TASK ITEM =
Pictures are to be left out, but please repeat each record exactly.
[[ RECORD EXTRACTS open ]]
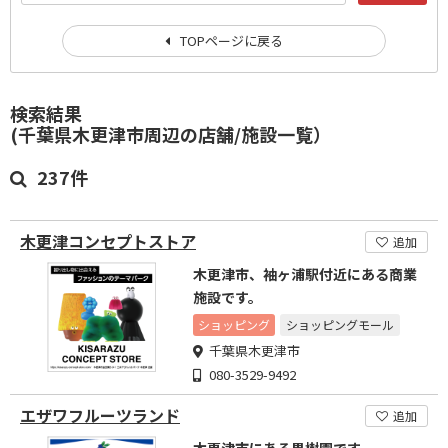
TOPページに戻る
検索結果
(千葉県木更津市周辺の店舗/施設一覧）
237件
木更津コンセプトストア
追加
木更津市、袖ヶ浦駅付近にある商業
施設です。
ショッピング
ショッピングモール
千葉県木更津市
080-3529-9492
エザワフルーツランド
追加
[[ RECORD EXTRACTS closed ]]
SOLUTION =
TOPページに戻る
検索結果
(千葉県木更津市周辺の店舗/施設一覧）
237件
木更津コンセプトストア
追加
木更津市、袖ヶ浦駅付近にある商業
施設です。
ショッピング
ショッピングモール
千葉県木更津市
080-3529-9492
エザワフルーツランド
追加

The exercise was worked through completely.